How Severely Should DUI Be Punished?

This may be a touchy topic for some of you and many may take exception to what I say, but in the light of several recent news stories, I feel it necessary to express my opinion on the subject of driving while under the influence and more specifically, driving while drunk.

My question is, how should the legal system treat drunk drivers?

I was reading the case of Carlos A. Martinelly-Montano who was driving while drunk in August of 2010 when he caused a crash that killed Catholic nun Sister Denise Mosier and severely injured sisters Connie Ruth Lupton and Charlotte Lange.  Prior to the accident, Martinelly-Montano had been convicted twice for drunk driving and was facing a deportation hearing since he was in the US illegally from Bolivia.

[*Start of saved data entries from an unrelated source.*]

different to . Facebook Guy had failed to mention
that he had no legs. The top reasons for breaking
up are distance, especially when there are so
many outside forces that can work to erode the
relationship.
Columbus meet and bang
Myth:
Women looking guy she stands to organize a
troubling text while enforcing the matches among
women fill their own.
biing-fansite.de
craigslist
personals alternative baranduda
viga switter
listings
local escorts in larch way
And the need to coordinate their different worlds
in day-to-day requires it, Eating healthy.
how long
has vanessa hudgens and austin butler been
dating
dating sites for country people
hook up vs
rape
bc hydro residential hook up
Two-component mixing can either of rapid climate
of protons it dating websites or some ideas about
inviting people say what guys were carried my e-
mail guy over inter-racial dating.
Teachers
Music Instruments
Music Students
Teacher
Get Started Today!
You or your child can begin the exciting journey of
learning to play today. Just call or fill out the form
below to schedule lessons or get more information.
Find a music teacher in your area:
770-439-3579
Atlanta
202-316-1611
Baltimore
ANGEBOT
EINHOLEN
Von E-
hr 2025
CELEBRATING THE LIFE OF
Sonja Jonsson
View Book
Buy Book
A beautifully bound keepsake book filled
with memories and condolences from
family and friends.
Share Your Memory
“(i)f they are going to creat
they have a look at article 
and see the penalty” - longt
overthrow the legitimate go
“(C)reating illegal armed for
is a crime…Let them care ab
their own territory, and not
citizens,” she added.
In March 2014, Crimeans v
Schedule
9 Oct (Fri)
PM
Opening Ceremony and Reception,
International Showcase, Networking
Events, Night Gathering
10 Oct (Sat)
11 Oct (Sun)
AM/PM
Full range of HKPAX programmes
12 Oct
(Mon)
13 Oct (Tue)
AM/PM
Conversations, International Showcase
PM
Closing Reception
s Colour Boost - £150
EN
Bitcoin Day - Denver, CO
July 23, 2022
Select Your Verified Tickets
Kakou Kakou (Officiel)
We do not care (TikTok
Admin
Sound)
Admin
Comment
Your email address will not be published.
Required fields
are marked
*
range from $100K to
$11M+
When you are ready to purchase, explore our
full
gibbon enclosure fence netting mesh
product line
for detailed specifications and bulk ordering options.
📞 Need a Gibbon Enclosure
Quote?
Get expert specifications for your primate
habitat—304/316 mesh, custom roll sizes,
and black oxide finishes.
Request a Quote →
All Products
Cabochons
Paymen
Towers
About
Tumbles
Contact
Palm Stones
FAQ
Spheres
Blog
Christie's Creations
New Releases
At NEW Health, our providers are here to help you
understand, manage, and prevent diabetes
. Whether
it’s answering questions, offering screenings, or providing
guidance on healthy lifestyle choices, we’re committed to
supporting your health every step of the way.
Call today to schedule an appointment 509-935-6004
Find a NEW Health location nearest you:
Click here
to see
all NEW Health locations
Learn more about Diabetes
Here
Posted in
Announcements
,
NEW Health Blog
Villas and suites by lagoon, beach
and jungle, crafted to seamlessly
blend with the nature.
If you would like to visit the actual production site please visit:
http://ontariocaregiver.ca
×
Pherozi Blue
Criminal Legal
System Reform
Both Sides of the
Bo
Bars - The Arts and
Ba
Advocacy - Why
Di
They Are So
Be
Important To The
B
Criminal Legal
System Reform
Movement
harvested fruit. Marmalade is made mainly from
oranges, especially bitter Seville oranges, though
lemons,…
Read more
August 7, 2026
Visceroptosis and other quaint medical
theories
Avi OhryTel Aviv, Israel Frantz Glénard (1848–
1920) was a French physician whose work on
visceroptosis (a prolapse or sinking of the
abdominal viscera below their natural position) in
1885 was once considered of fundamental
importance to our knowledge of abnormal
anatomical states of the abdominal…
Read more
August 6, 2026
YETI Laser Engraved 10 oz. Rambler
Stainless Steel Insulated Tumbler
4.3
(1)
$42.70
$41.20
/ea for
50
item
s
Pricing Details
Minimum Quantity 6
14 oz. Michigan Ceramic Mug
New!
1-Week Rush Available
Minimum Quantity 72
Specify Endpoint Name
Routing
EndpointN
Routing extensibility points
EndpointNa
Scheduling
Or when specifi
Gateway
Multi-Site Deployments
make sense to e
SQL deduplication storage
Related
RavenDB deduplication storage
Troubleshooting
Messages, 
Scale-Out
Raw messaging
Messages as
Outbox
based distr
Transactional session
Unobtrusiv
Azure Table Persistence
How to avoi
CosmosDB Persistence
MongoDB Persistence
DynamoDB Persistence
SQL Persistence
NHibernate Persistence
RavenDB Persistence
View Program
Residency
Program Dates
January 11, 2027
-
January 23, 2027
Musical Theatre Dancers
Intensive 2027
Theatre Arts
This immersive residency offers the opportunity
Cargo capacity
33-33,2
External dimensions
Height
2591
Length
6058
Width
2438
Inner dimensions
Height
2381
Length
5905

Had the Commonwealth of Virginia taken a stronger stance on drunk driving and jailed Martinelly-Montano after his second DUI conviction, the three nuns could have been spared the horrible crash that killed one and caused severe brain damage to another.

In the metropolitan area where I live, there have been several cases in the past few years when someone was driving drunk and caused an accident that either severely injured or killed an innocent motorist.  In these cases, the intoxicated drivers had over 20 DUI convictions (over 30 convictions in one case that resulted in a death) and they were driving on suspended licenses.

My question to authorities is why were these people not in jail after so many DUI convictions?

Growing up, I had three very close friends who I was closer to than my own brothers.  One Friday afternoon, they were on their way to pick me up when another driver hit them.  According to witnesses, my friends were making a right turn on a green light when the other driver ran the red light and struck their car right at the doors on the driver’s side.  Since the other driver was speeding, the impact was so severe that it caused JJ’s car to completely wrap around the light pole on the corner, sheer it off and carry it another 10 feet.

JJ, who was driving, was killed instantly.  Mike, who was sitting in the back seat behind JJ died in the operating room two hours later.  Roger, who was sitting in the front passenger seat died from injuries 2 days later.

The driver of the other car had a blood alcohol level nearly three times the legal limit.  He sustained fairly minor injuries because of his relaxed drunken state.  Although he had no prior DUI convictions, he had been arrested three times for DUI, but managed to buy his way out of any convictions.  He ended up paying $150 in total fines and was acquitted by a judge (no jury) on the vehicular manslaughter charges.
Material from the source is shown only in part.